Thailand-Vietnam tropical fruit corridor
The second anchor is the Thailand-Vietnam tropical fruit corridor. If there is one category that shows what intra-Asia integration looks like in practice, it is durian. Thailand remains the benchmark supplier to China, but Vietnam has closed the gap very quickly because it combines proximity, lower logistics friction, and the ability to extend supply through different producing zones.
Asean also remains China’s main external source of fruit. This matters beyond durian itself. It shows that when protocol access, land-border execution, and commercial alignment come together, Asia can build scale very fast from within the region.

South-East Asia’s consumption belt
The third anchor is the South-East Asian consumption belt itself, especially Vietnam, Indonesia, Thailand, and the Philippines.
These are no longer secondary markets. They are becoming a strategic urban demand zone for Chinese fruit, Asean tropicals, and selected premium imports.

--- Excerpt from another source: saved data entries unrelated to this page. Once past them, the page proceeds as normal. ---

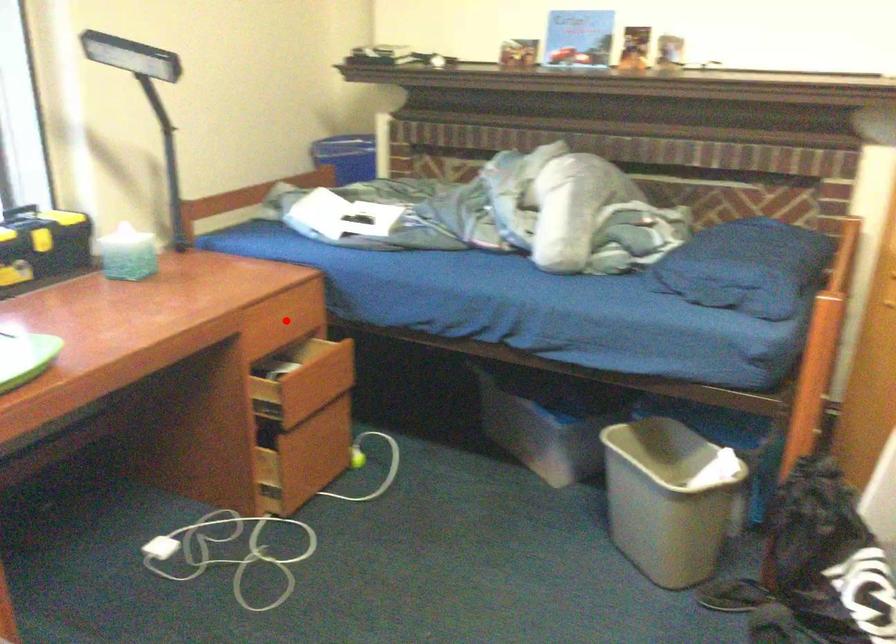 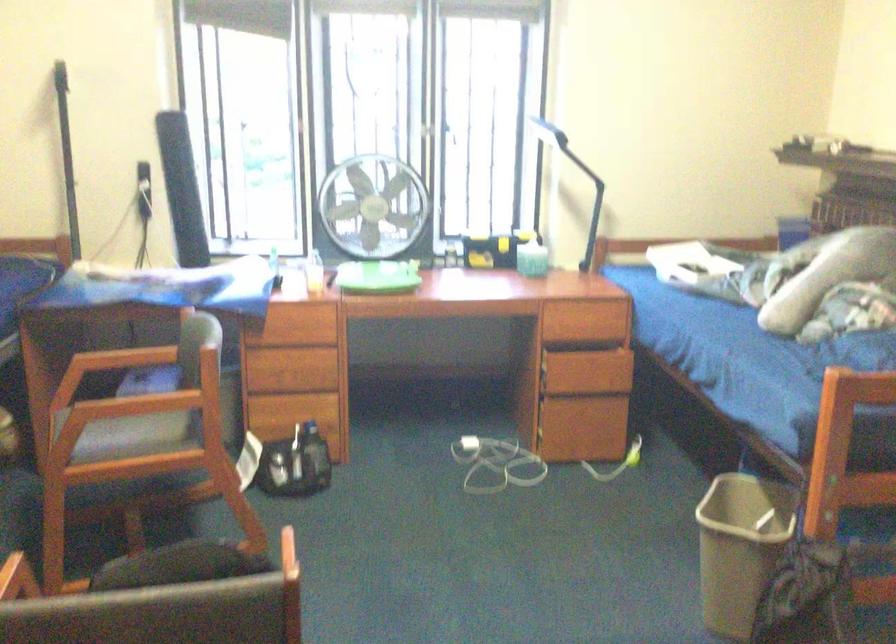 Find the pixel in the second image that matches the highlighted location in the first image.

(596, 319) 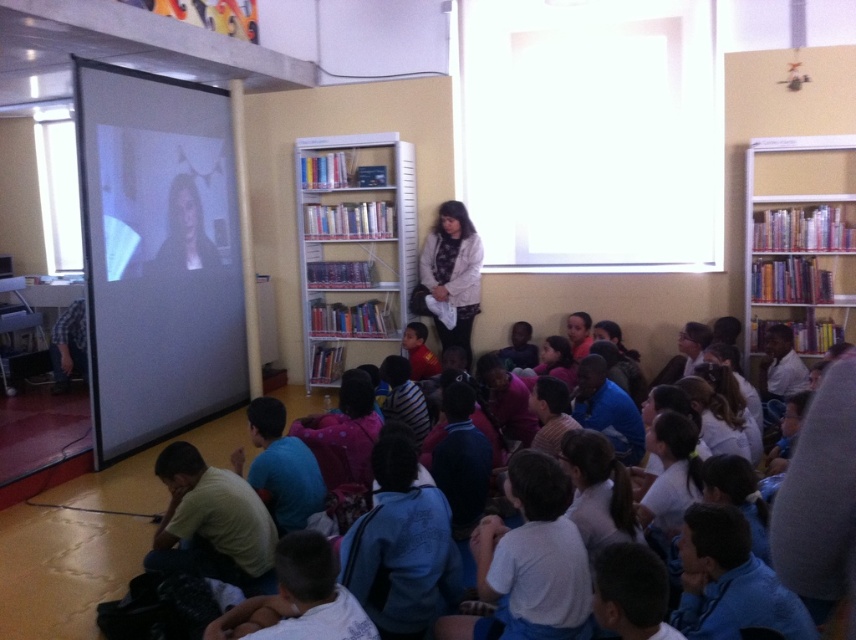 Question: Which point is closer to the camera?

Choices:
 (A) (438, 276)
 (B) (544, 632)
 (C) (403, 147)

Answer: (B)

Question: Is white metal bookcase at center thinner than white plastic bookcase at upper right?

Choices:
 (A) no
 (B) yes

Answer: (A)

Question: Which object is closer to the camera taking this photo?

Choices:
 (A) white metal bookcase at center
 (B) white fabric at center
 (C) white cotton shirt at lower center

Answer: (C)

Question: Is white metal bookcase at center further to the viewer compared to white cotton shirt at lower center?

Choices:
 (A) yes
 (B) no

Answer: (A)

Question: Which point is farther to the camera?

Choices:
 (A) (306, 321)
 (B) (788, 268)

Answer: (A)

Question: Can you confirm if white metal bookcase at center is thinner than white plastic bookcase at upper right?

Choices:
 (A) no
 (B) yes

Answer: (A) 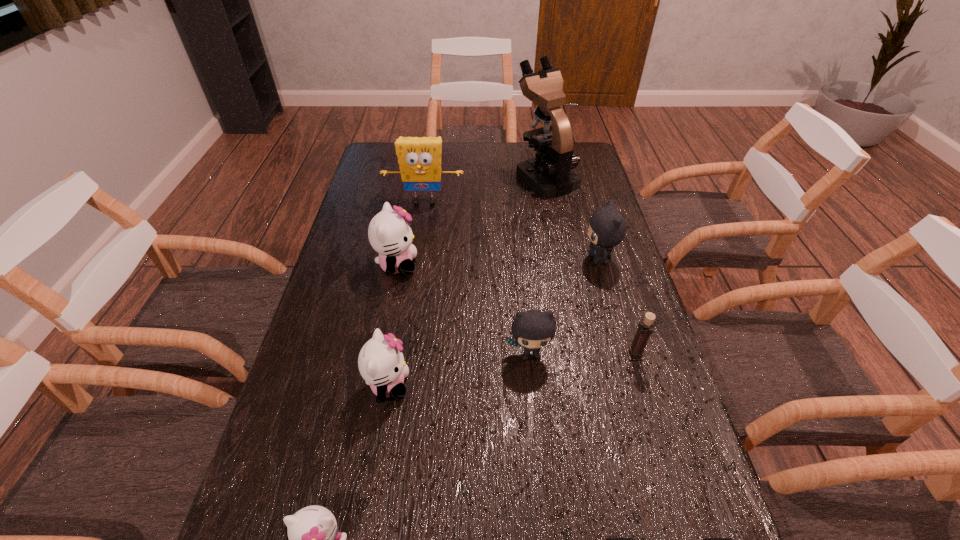 This screenshot has height=540, width=960. What are the coordinates of `vacant space located on the front of the tallest object` in the screenshot? It's located at (559, 243).

This screenshot has height=540, width=960. I want to click on free space located 0.350m on the face of the eighth shortest object, so click(x=412, y=285).

Where is `vacant space situated on the front-facing side of the biggest white kitten`? vacant space situated on the front-facing side of the biggest white kitten is located at coordinates (448, 265).

Locate an element on the screen. Image resolution: width=960 pixels, height=540 pixels. vacant space located on the front-facing side of the right gray kitten is located at coordinates (510, 259).

Where is `free space located on the front-facing side of the right gray kitten`? free space located on the front-facing side of the right gray kitten is located at coordinates (522, 259).

The image size is (960, 540). In order to click on blank space located on the front-facing side of the right gray kitten in this screenshot , I will do `click(536, 259)`.

At what (x,y) coordinates should I click in order to perform the action: click on free space located on the back of the candle holder. Please return your answer as a coordinate pair (x, y). Looking at the image, I should click on (615, 291).

Where is `free region located 0.110m on the front-facing side of the second farthest white kitten`? free region located 0.110m on the front-facing side of the second farthest white kitten is located at coordinates (457, 385).

Locate an element on the screen. vacant space located on the front-facing side of the smaller gray kitten is located at coordinates (545, 505).

At what (x,y) coordinates should I click in order to perform the action: click on object at the far edge. Please return your answer as a coordinate pair (x, y). The image size is (960, 540). Looking at the image, I should click on (550, 174). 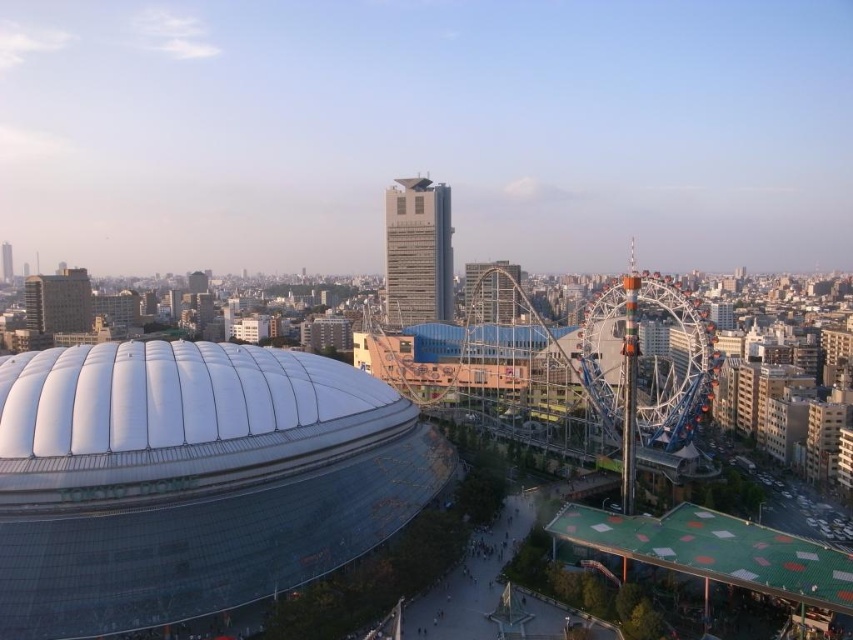 Question: Considering the relative positions of transparent glass dome at center and multicolored metallic ferris wheel at right in the image provided, where is transparent glass dome at center located with respect to multicolored metallic ferris wheel at right?

Choices:
 (A) below
 (B) above

Answer: (B)

Question: Is transparent glass dome at center above multicolored metallic ferris wheel at right?

Choices:
 (A) yes
 (B) no

Answer: (A)

Question: Is transparent glass dome at center positioned at the back of multicolored metallic ferris wheel at right?

Choices:
 (A) no
 (B) yes

Answer: (A)

Question: Which of the following is the closest to the observer?

Choices:
 (A) multicolored metallic ferris wheel at right
 (B) transparent glass dome at center

Answer: (B)

Question: Which point is farther to the camera?

Choices:
 (A) transparent glass dome at center
 (B) multicolored metallic ferris wheel at right

Answer: (B) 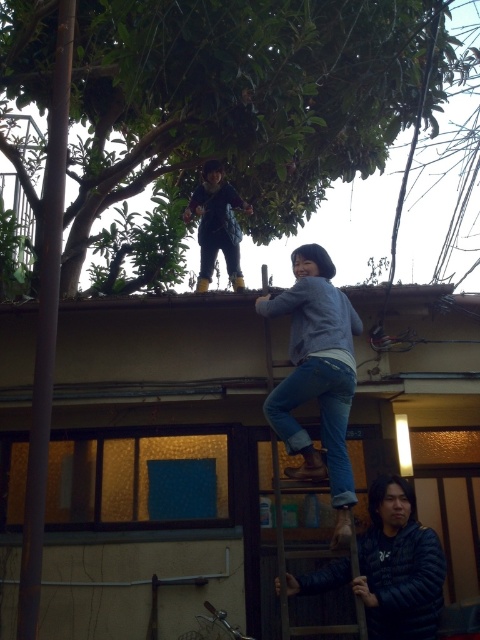 Between green leafy tree at upper center and matte black jacket at upper center, which one has more height?

matte black jacket at upper center is taller.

In 2024, Vietnam’s fruit imports surged 38 per cent to 1.9mn tonnes, overtaking Japan to become Asia’s second-largest importer after China. Indonesia and Thailand also posted double-digit import growth, driven largely by Chinese citrus, apples, and grapes.
The grape trade is especially telling. Vietnam remained the largest importer of Chinese grapes in 2025, buying around US$220mn, with Indonesia and Thailand following behind. This is important because it shows how regional trade is not only growing in volume, but also becoming more diversified and commercially deeper.

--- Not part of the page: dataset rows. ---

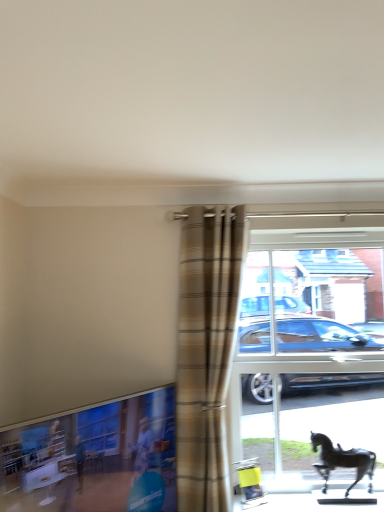 Question: Does transparent glass horse at right have a lesser width compared to plaid fabric curtain at center?

Choices:
 (A) no
 (B) yes

Answer: (B)

Question: Can you confirm if transparent glass horse at right is bigger than plaid fabric curtain at center?

Choices:
 (A) no
 (B) yes

Answer: (B)

Question: From the image's perspective, would you say transparent glass horse at right is positioned over plaid fabric curtain at center?

Choices:
 (A) no
 (B) yes

Answer: (A)

Question: From a real-world perspective, is transparent glass horse at right physically above plaid fabric curtain at center?

Choices:
 (A) yes
 (B) no

Answer: (B)

Question: Can we say transparent glass horse at right lies outside plaid fabric curtain at center?

Choices:
 (A) yes
 (B) no

Answer: (A)

Question: From a real-world perspective, is clear glass window at lower left positioned above or below transparent glass horse at right?

Choices:
 (A) below
 (B) above

Answer: (A)

Question: Looking at their shapes, would you say clear glass window at lower left is wider or thinner than transparent glass horse at right?

Choices:
 (A) thin
 (B) wide

Answer: (B)

Question: Considering the positions of point (148, 423) and point (246, 317), is point (148, 423) closer or farther from the camera than point (246, 317)?

Choices:
 (A) farther
 (B) closer

Answer: (B)

Question: From the image's perspective, is clear glass window at lower left located above or below transparent glass horse at right?

Choices:
 (A) above
 (B) below

Answer: (B)

Question: Considering the positions of transparent glass horse at right and plaid fabric curtain at center in the image, is transparent glass horse at right bigger or smaller than plaid fabric curtain at center?

Choices:
 (A) big
 (B) small

Answer: (A)

Question: Looking at their shapes, would you say transparent glass horse at right is wider or thinner than plaid fabric curtain at center?

Choices:
 (A) thin
 (B) wide

Answer: (A)

Question: From the image's perspective, is transparent glass horse at right above or below plaid fabric curtain at center?

Choices:
 (A) below
 (B) above

Answer: (A)

Question: Considering the positions of transparent glass horse at right and plaid fabric curtain at center in the image, is transparent glass horse at right taller or shorter than plaid fabric curtain at center?

Choices:
 (A) short
 (B) tall

Answer: (A)

Question: Based on their positions, is clear glass window at lower left located to the left or right of shiny black horse at lower right?

Choices:
 (A) left
 (B) right

Answer: (A)

Question: Would you say clear glass window at lower left is inside or outside shiny black horse at lower right?

Choices:
 (A) inside
 (B) outside

Answer: (B) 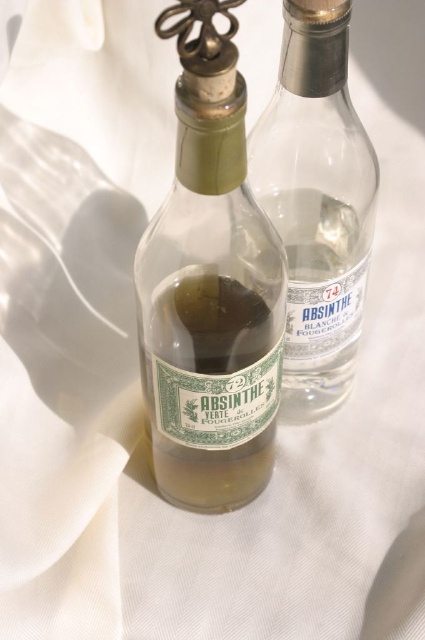 Does green glass absinthe bottle at center have a lesser width compared to green glass absinthe at center?

Incorrect, green glass absinthe bottle at center's width is not less than green glass absinthe at center's.

Does point (158, 273) lie behind point (269, 406)?

That is False.

The image size is (425, 640). I want to click on green glass absinthe bottle at center, so click(209, 289).

In the scene shown: Is green glass absinthe bottle at center closer to the viewer compared to transparent glass absinthe bottle at center?

Yes, green glass absinthe bottle at center is in front of transparent glass absinthe bottle at center.

Who is shorter, green glass absinthe bottle at center or transparent glass absinthe bottle at center?

transparent glass absinthe bottle at center is shorter.

Which is behind, point (198, 74) or point (343, 356)?

The point (343, 356) is more distant.

Where is `green glass absinthe bottle at center`? This screenshot has height=640, width=425. green glass absinthe bottle at center is located at coordinates (209, 289).

Which is more to the left, transparent glass absinthe bottle at center or green glass absinthe at center?

green glass absinthe at center is more to the left.

Is the position of transparent glass absinthe bottle at center less distant than that of green glass absinthe at center?

Yes, it is in front of green glass absinthe at center.

Does point (311, 282) come in front of point (170, 336)?

No, (311, 282) is behind (170, 336).

At what (x,y) coordinates should I click in order to perform the action: click on transparent glass absinthe bottle at center. Please return your answer as a coordinate pair (x, y). Looking at the image, I should click on (317, 202). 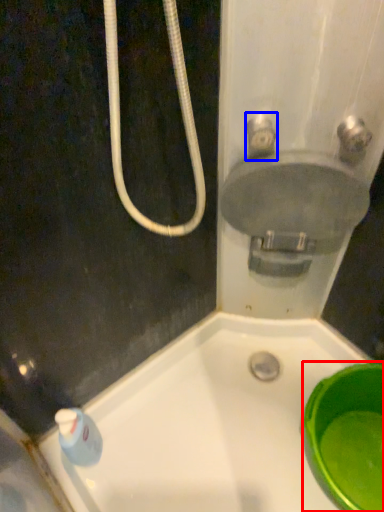 Question: Which point is further to the camera, basin (highlighted by a red box) or plumbing fixture (highlighted by a blue box)?

Choices:
 (A) basin
 (B) plumbing fixture

Answer: (A) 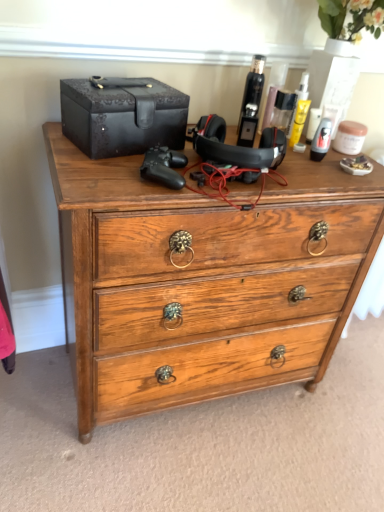 Question: Does wooden chest of drawers at center have a greater height compared to black leather box at upper left?

Choices:
 (A) no
 (B) yes

Answer: (B)

Question: Is wooden chest of drawers at center outside of black leather box at upper left?

Choices:
 (A) yes
 (B) no

Answer: (A)

Question: Does wooden chest of drawers at center have a lesser height compared to black leather box at upper left?

Choices:
 (A) yes
 (B) no

Answer: (B)

Question: Is wooden chest of drawers at center further to camera compared to black leather box at upper left?

Choices:
 (A) yes
 (B) no

Answer: (B)

Question: From the image's perspective, is wooden chest of drawers at center above black leather box at upper left?

Choices:
 (A) no
 (B) yes

Answer: (A)

Question: Does wooden chest of drawers at center turn towards black leather box at upper left?

Choices:
 (A) no
 (B) yes

Answer: (A)

Question: Does wooden chest of drawers at center lie behind shiny black bottle at upper right, the 2th toiletry positioned from the left?

Choices:
 (A) yes
 (B) no

Answer: (B)

Question: Can you confirm if wooden chest of drawers at center is positioned to the left of shiny black bottle at upper right, the 2th toiletry positioned from the left?

Choices:
 (A) yes
 (B) no

Answer: (A)

Question: From a real-world perspective, is wooden chest of drawers at center located higher than shiny black bottle at upper right, which is the 1th toiletry from right to left?

Choices:
 (A) no
 (B) yes

Answer: (A)

Question: Is wooden chest of drawers at center turned away from shiny black bottle at upper right, which is the 1th toiletry from right to left?

Choices:
 (A) yes
 (B) no

Answer: (B)

Question: Does wooden chest of drawers at center turn towards shiny black bottle at upper right, the 2th toiletry positioned from the left?

Choices:
 (A) yes
 (B) no

Answer: (B)

Question: Can you confirm if wooden chest of drawers at center is positioned to the right of shiny black bottle at upper right, which is the 1th toiletry from right to left?

Choices:
 (A) yes
 (B) no

Answer: (B)

Question: Is shiny black hair spray at upper center, which ranks as the 2th toiletry in right-to-left order, smaller than shiny black bottle at upper right, the 2th toiletry positioned from the left?

Choices:
 (A) no
 (B) yes

Answer: (A)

India’s emerging supply role
The fourth anchor is India. India will continue to be seen mainly as a large domestic market, but it is also one of Asia’s most disciplined grape exporters and, over time, can play a bigger regional role. The USDA forecasts India’s table grape exports at 350,000 tonnes in 2025/26, while Apeda’s recent dashboards already list Vietnam, Thailand, and Indonesia among India’s top-ten grape destinations.

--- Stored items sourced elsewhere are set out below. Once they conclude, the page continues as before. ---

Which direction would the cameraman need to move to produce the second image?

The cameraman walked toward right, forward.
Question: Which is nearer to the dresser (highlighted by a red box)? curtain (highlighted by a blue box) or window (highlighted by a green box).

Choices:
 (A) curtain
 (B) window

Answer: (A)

Today those numbers may still look modest compared with Europe. But strategically, the signal matters. India’s role in Asia’s fruit map is likely to become more relevant, especially as regional buyers continue looking for reliable supply closer to home.
None of this means Asia will replace Southern Hemisphere fruit altogether. But as intra-Asia production expands, these categories will likely have a broader presence across the calendar. They will become more available, and more affordable. Over time, that will reshape consumer habits and price expectations across the region.
For Southern Hemisphere shippers, the challenge will not be only to supply fruit in the off-season. The real challenge will be to keep reminding consumers why that fruit still deserves a premium during those counter-seasonal windows.
The future is not Asia closing itself. The future is Asia becoming more capable of relying on Asia first.